De nombreuses preuves montrent que les plateformes de réseaux sociaux similaires qui ont introduit des interdictions aussi larges ont systématiquement échoué à délimiter et à filtrer correctement les « publicités politiques, électorales et sociales ». En conséquence, l’interdiction permet légalement aux plateformes d’échapper aux obligations de la TTPA, en ignorant les exigences de transparence et les limitations de ciblage, tandis que de nombreuses publicités qui ne devraient plus être présentes continuent d’être publiées.
De plus, la définition donnée par Meta des « publicités politiques, électorales et sociales » est très large, et dans de nombreux pays, la domination du marché par les plateformes Meta est telle qu’elles constituent l’espace en ligne principal, voire unique, où les acteurs politiques modérés et les organisations de la société civile peuvent atteindre le public. C’est pourquoi les nouvelles restrictions limiteront considérablement la visibilité de ces organisations et pourraient avoir un impact négatif sur leurs activités de collecte de fonds, qui sont essentielles à leur survie.
Il est important de noter que nous ne demandons pas le maintien de la publicité hyper-personnalisée, qui est actuellement au cœur du modèle économique de Meta. Meta a fait valoir que la TTPA rendait impossible la poursuite de la publicité politique dans l’UE, affirmant que les restrictions en matière de ciblage compromettaient les produits sur lesquels s’appuient les annonceurs et empêchaient les utilisateurs de voir les publicités qu’elle juge pertinentes. Nous estimons que cet argument est fondamentalement erroné. La publicité hyper-personnalisée n’a pas sa place dans une société qui s’efforce de maintenir le discours démocratique.

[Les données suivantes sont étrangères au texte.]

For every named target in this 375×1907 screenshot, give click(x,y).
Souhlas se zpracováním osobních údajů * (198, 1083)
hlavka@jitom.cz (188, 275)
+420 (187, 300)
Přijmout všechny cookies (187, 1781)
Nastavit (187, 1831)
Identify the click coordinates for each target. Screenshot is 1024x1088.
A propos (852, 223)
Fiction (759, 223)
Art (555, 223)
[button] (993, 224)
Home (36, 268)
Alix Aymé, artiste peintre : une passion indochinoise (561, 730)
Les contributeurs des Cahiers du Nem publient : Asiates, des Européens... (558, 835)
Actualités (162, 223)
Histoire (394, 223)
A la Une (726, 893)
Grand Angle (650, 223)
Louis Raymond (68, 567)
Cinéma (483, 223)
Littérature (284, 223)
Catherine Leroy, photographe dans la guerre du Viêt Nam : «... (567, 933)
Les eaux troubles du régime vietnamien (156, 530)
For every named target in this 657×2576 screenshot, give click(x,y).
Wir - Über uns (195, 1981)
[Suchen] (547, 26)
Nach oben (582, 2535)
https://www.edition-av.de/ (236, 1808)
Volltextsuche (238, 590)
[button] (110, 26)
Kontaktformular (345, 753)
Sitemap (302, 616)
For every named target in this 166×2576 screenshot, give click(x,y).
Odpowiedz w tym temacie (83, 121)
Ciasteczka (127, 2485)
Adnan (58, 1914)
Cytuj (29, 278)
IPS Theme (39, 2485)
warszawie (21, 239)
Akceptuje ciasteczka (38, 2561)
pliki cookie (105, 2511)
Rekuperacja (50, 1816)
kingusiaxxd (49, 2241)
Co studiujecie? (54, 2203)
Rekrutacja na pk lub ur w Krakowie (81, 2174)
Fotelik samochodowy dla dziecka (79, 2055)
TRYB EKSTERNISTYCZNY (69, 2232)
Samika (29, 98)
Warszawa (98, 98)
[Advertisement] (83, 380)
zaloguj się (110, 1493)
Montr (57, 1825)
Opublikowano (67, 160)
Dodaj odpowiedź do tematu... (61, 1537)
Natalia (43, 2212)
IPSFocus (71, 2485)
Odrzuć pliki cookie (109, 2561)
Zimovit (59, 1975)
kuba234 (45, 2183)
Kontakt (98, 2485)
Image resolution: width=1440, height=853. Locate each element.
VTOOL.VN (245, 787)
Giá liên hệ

Dans ce contexte, nous appelons Meta à :
• Réexaminer la possibilité de diffuser dans l’UE des publicités politiques qui ne reposent pas sur le suivi et le profilage, d’une manière plus propice au débat civique et aux processus électoraux.
• Veiller à ce que les organisations de la société civile et les autres acteurs puissent mener des campagnes légitimes d’engagement civique, y compris des collectes de fonds et des actions de sensibilisation, sans restriction arbitraire.
• Divulguer la manière dont ses systèmes de classement basés sur l’engagement affectent les contenus politiques et civiques, y compris les mesures prises pour éviter les biais systématiques susceptibles de réduire au silence les voix modérées ou de favoriser les contenus polarisants et chargés d’émotion.
• Renouer le dialogue avec les institutions de l’UE, la société civile et les chercheurs afin de garantir que ses politiques en matière de contenu politique, en constante évolution, soient transparentes et conformes au cadre réglementaire de l’UE, y compris, mais sans s’y limiter, son obligation en vertu de la loi sur les services numériques d’atténuer les risques pour le discours civique et les processus électoraux.
Nous nous réjouissons de poursuivre le dialogue avec Meta sur ces questions et exhortons l’entreprise à publier une déclaration de politique claire et une évaluation des risques décrivant comment elle entend soutenir le discours démocratique dans l’UE à l’avenir.